Valpariso to Robinson Crusoe Island – Nov 27, 2007
After clearing the needlessly complicated immigration and customs procedures, we finally pull away from the pier in Valpariso at 4pm on November 27 making our way west to the tiny Juan Fernandez archipelago. Lying 413 miles due west, the chain has but three islands only one of which, Robinson Crusoe, is inhabited and it only by 500 souls in the village of San Juan Bautista.
The islands were discovered in 1574 by their namesake and thereafter for centuries remained a bleak dot on the charts inhabited but briefly now and then by pirates and the occasional navy and sealing ships taking on fresh water. It remained vacant until in 1704 one Alexander Selkirk, an irascible Scotsman, demanded to be put ashore on the island and left there. More than four years later, he was “rescued” and delivered to London to great media acclaim that, according to legend at least, was noted by the writer Daniel Defoe. Defoe, it is said, used the story as the basis for what is regarded as the first novel of English literature, Robinson Crusoe. Recently, in his book Searching for Robinson Crusoe, the travel writer Tim Severin concludes after exhaustive research that it was not Selkirk nor the Juan Fernandez islands that gave impetus to the Defoe novel. This startling conclusion irritates the local tourist industry, nascent as it is.
The seas on the way are fairly calm and at night nearly flat. Thanks to the Humboldt current that flows strongly north along the Chile coast, water temperature is 61 degrees. It is this current that helps make Chile one of the world’s largest producers of both wild caught and farm raised fish.

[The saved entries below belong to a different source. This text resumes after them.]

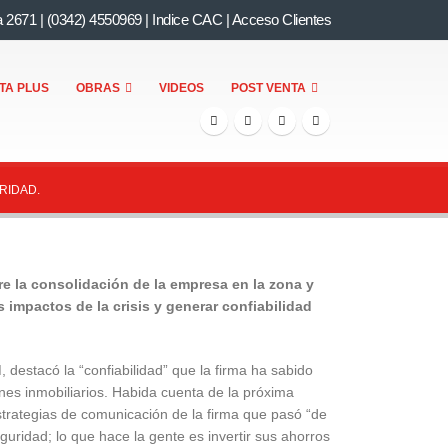
a 2671
|
(0342) 4550969
|
Indice CAC
|
Acceso Clientes
TA PLUS
OBRAS
VIDEOS
POST VENTA
RIDAD.
re la consolidación de la empresa en la zona y
s impactos de la crisis y generar confiabilidad
, destacó la “confiabilidad” que la firma ha sabido
enes inmobiliarios. Habida cuenta de la próxima
strategias de comunicación de la firma que pasó “de
uridad; lo que hace la gente es invertir sus ahorros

Our voyage lasts just forty hours at about 9.5 knots and is generally uneventful except for the several pods of right whales we pass through, some no more than 50 yards from the boat. As we approach it from a distance, the island is barely discernible among its enveloping clouds, but as the eye adjusts to conditions its soaring peaks come into view jutting out of the sea to 3,000 feet. Partly arid desert and partly verdant jungle thanks to wildly differential rainfall, the island is so botanically unique that it has been named a UNESCO World Bioshere Reserve.
As Indigo nears the village harbor on Cumberland Bay, the only habitable site on the entire 33 square mile island, we are struck by stunning beauty. The soaring mountain peaks in front of us are draped in deep jungle giving the place the look of a South Pacific island like Bora Bora, yet off to either side are steep cliffs plunging into the sea covered over in arid desert. Richard Henry Dana, in his seafaring adventure Two Years Before the Mast, called the island “the most romantic spot of earth that my eyes had ever seen.”
Upon dropping anchor in the sheltered bay and clearing in with the port captain, the entire crew and yours truly go ashore where we are promptly greeted by the hospitable Marcelo Rossi, a man to whom we had been introduced by our friends from Santiago. Marcelo is the owner of the wonderful inn called Refugio Nautico to which he takes us for a fine fish barbecue. First come the obligatory pisco sours–the first hint that the party has begun–followed by fresh mero (a species of grouper) fingers with soy sauce dip and hot empanadas right off the stove. The pisco sours continue to flow along with wine. Then we all sit down to the main course consisting of grilled Pacific swordfish accompanied by local veggies.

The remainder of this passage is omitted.